Monday, December 8, 2008

Court Won't Review Obama's Eligibility To Serve

By The Associated Press

WASHINGTON (AFP) – The US Supreme Court on Monday rejected a case filed by a New Jersey voter who questioned whether president-elect Barack Obama was a "natural born" American, a prerequisite for running for the White House.

In the case, plaintiff Leo Donofrio also alleged that Obama's rival for the presidency, Republican John McCain, was not an American citizen from birth because he was born in the Panama Canal Zone in 1936.

The Zone was controlled by the United States until 1979.

The court did not give a reason for rejecting the case, which was the second such challenge the justices have refused to take up in recent weeks.

In the earlier case, which the court threw out on the eve of the historic election in which Obama beat McCain to become the first African-American to be elected president of the United States, Pennsylvania lawyer Philip Berg alleged that Obama was born in Kenya, his father's homeland.

According to a birth certificate for Obama made public by his campaign, the president-elect was born in Hawaii in August 1961, two years after the archipelago became a state.
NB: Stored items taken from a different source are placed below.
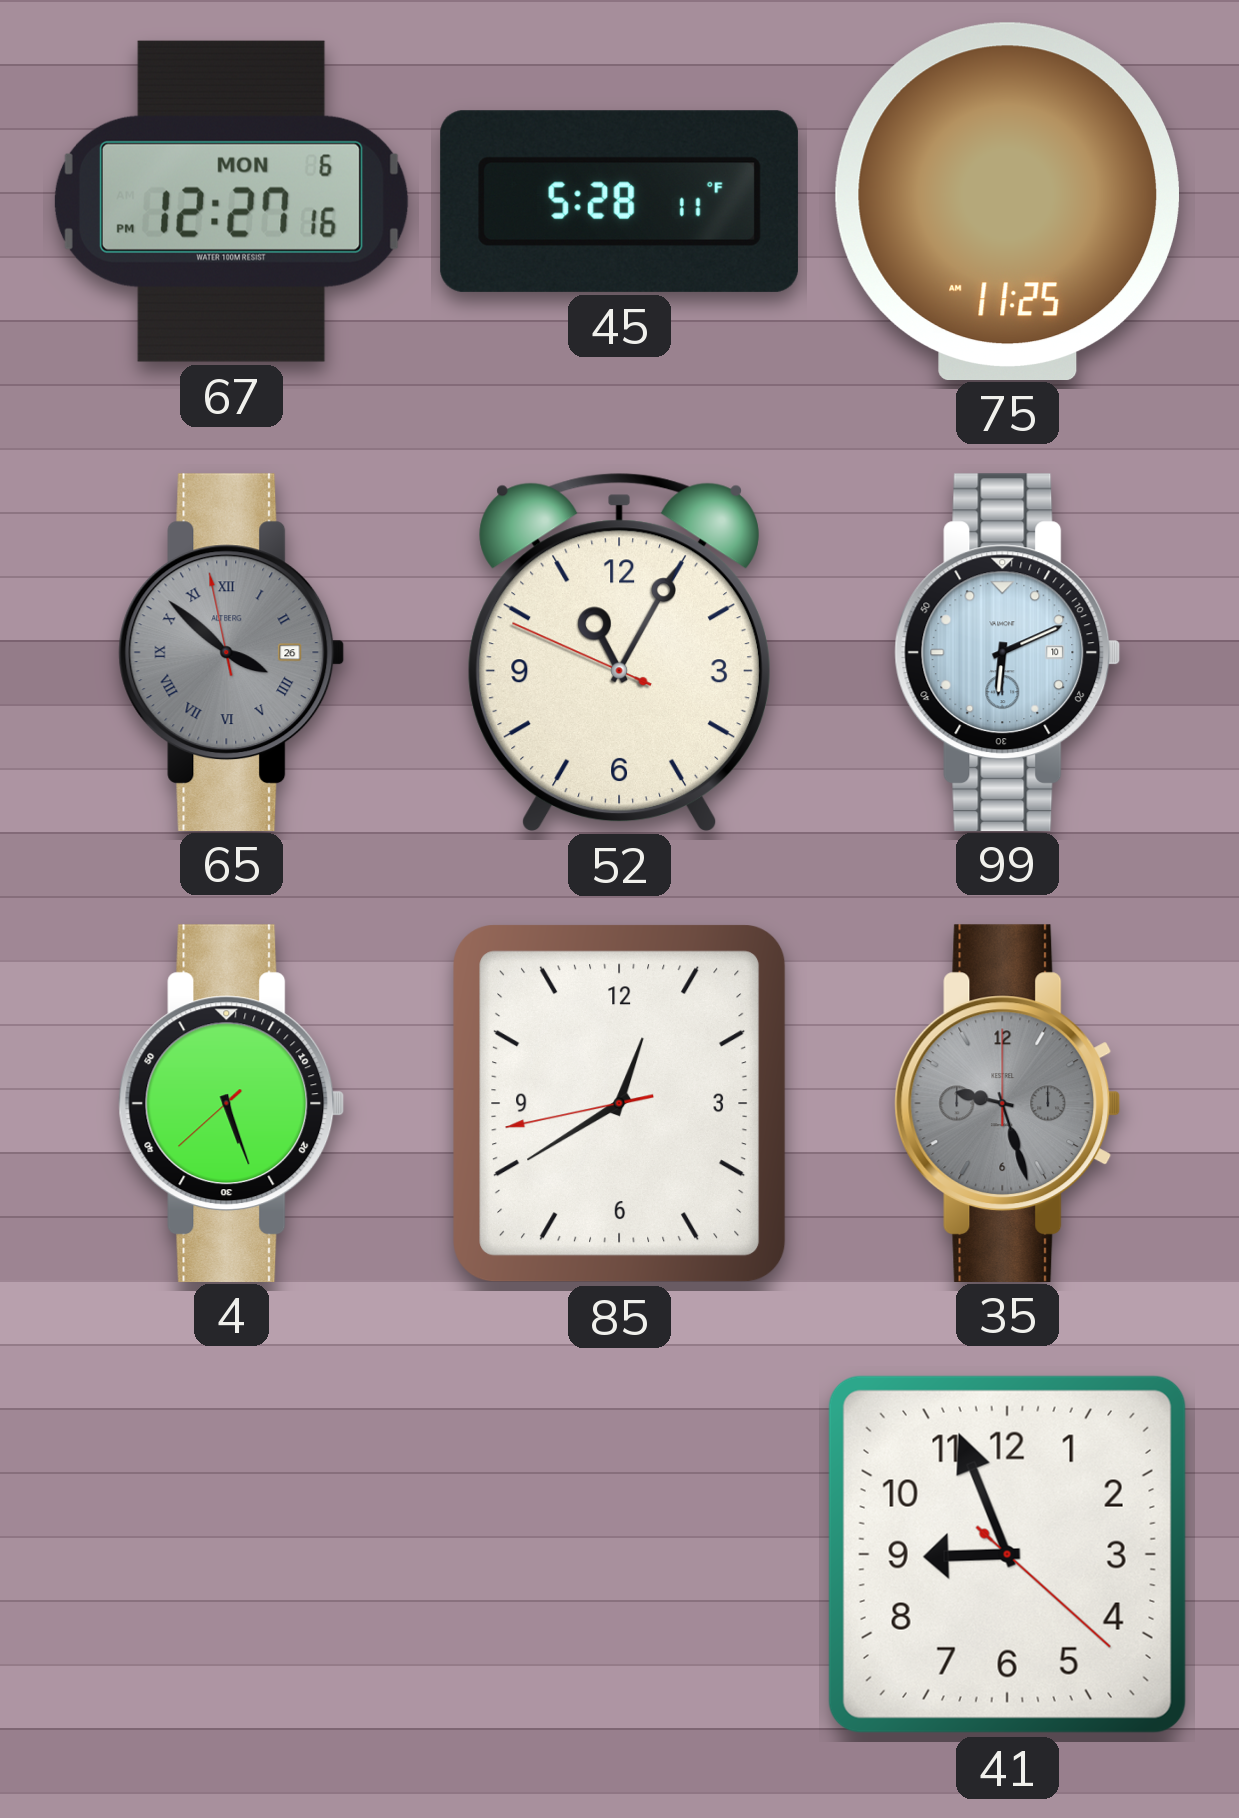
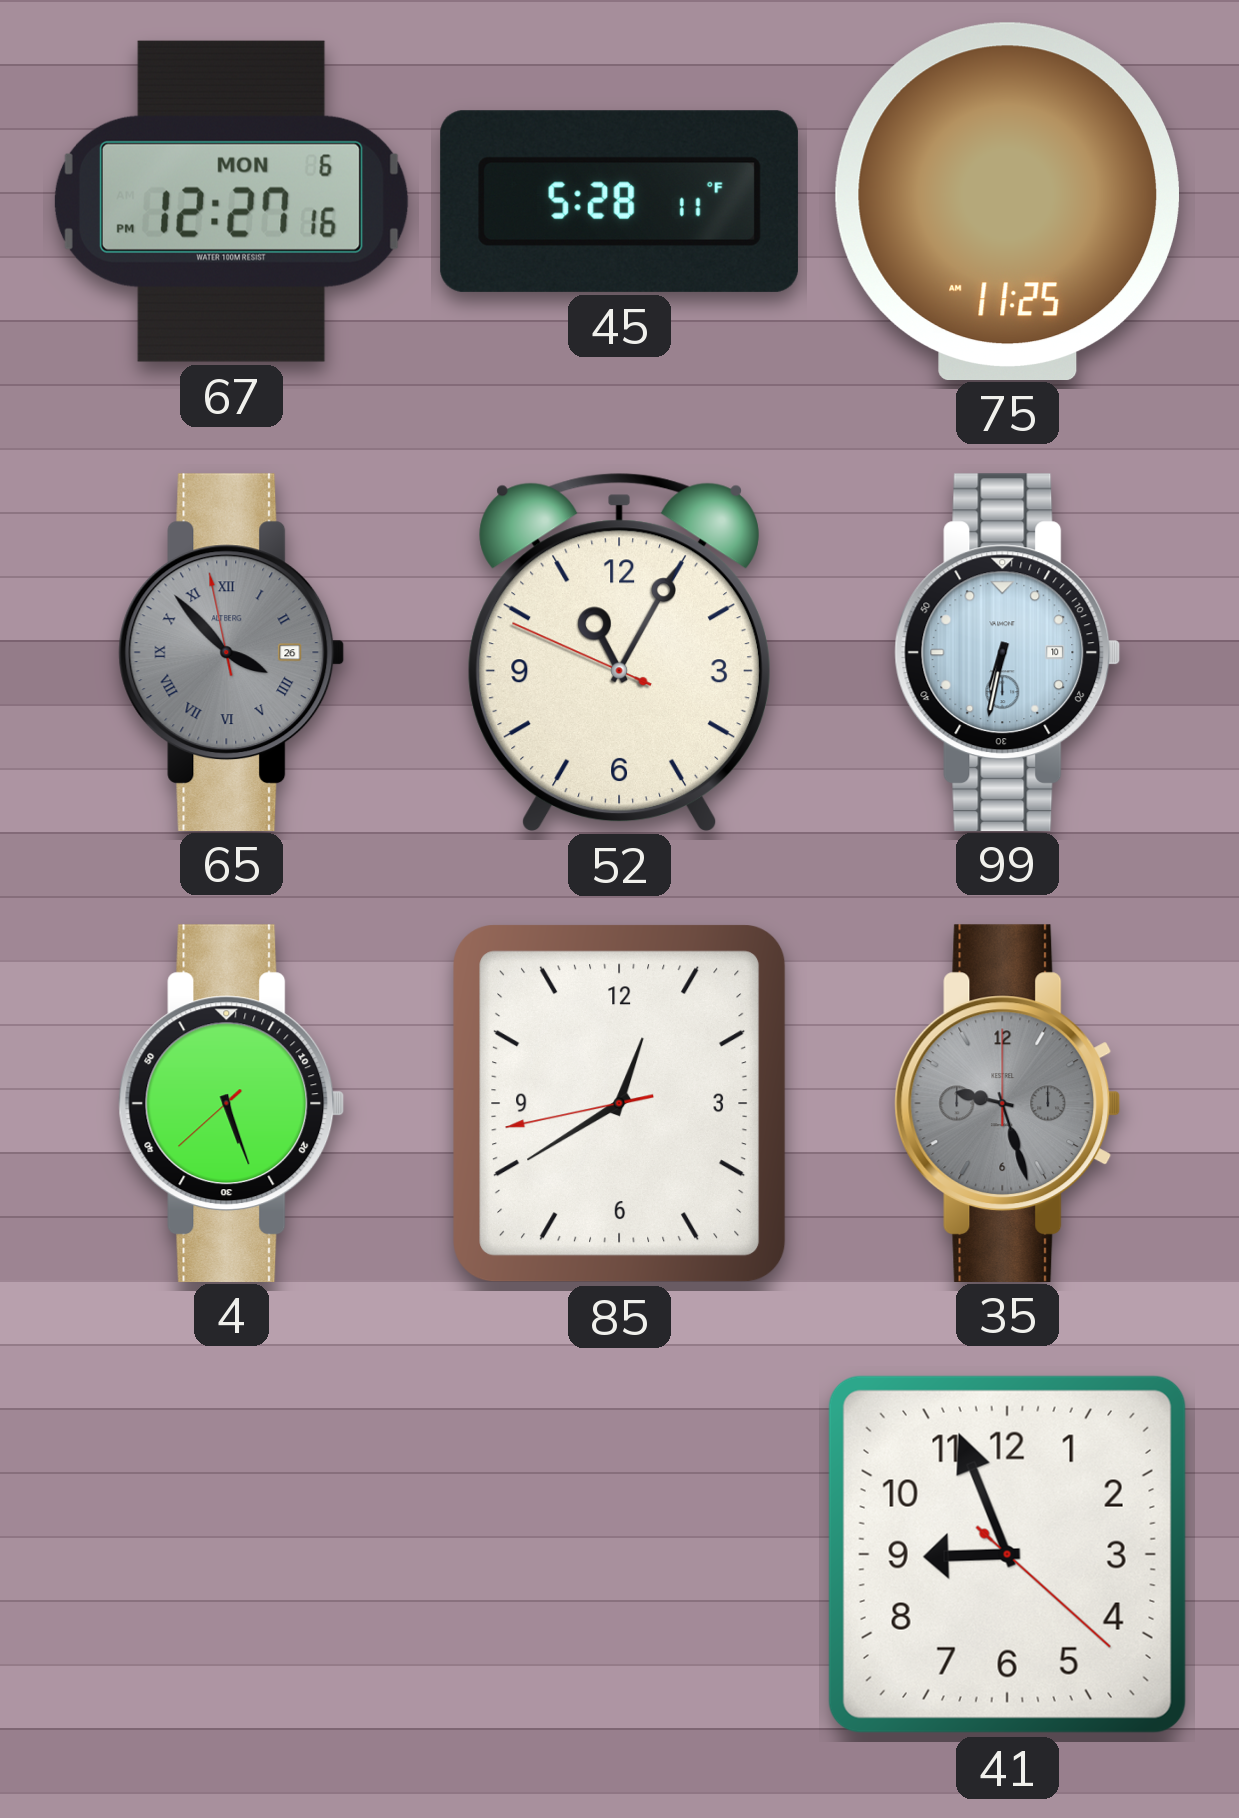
65: 3:51 -> 3:52
99: 6:11 -> 6:32
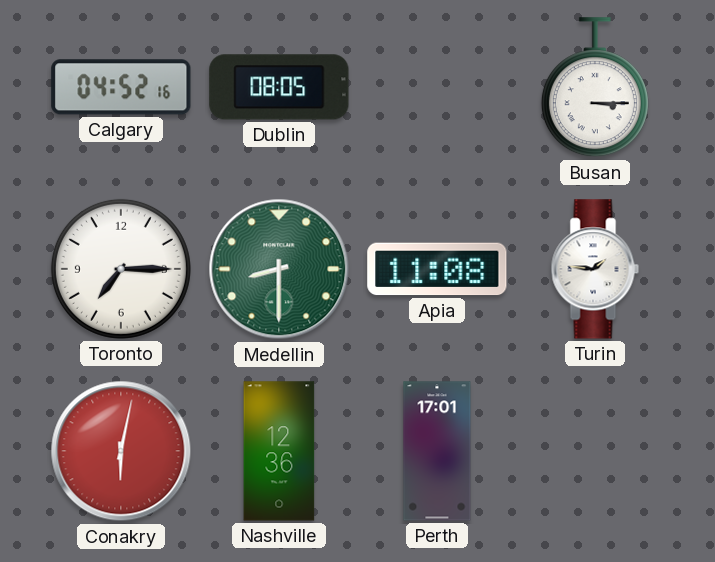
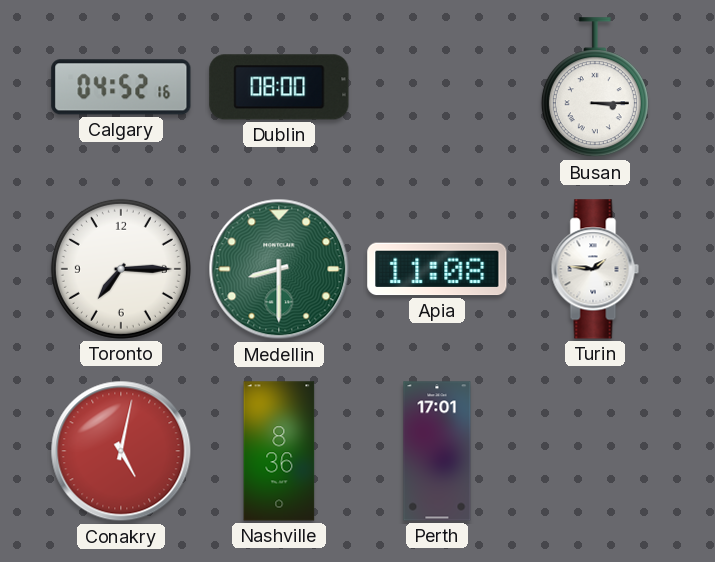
Dublin: 08:05 -> 08:00
Conakry: 6:02 -> 5:02
Nashville: 12:36 -> 8:36
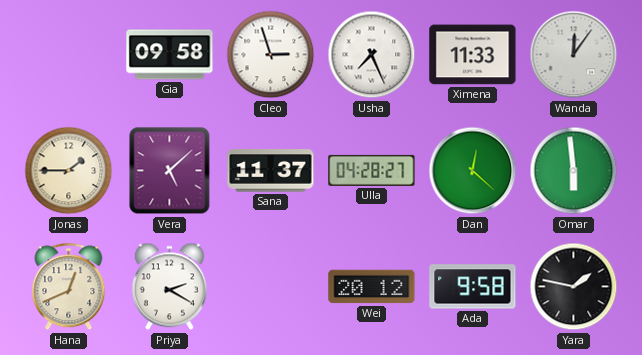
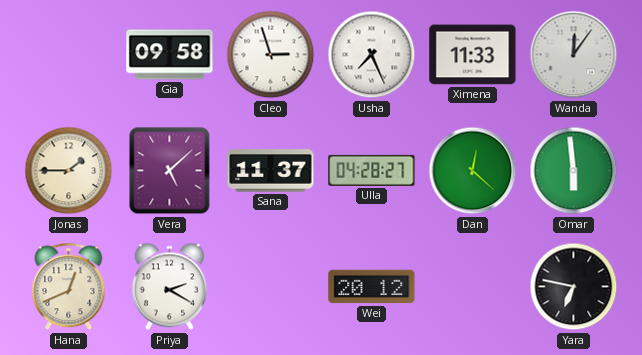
Ada: 9:58 -> none
Yara: 1:47 -> 6:47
The US constitution provides the framework for the law on who is a citizen, saying in the 14th amendment: "All persons born or naturalized in the United States, and subject to the jurisdiction thereof, are citizens of the United States and of the State wherein they reside."

Laws passed since the constitution are more specific about who is a citizen at birth.

They include anyone born inside the United States, a person born in a US possession if one parent is a citizen and lived in the United States for at least a year; and anyone born outside the United States to at least one US-citizen parent who has lived in the US for a minimum of five years.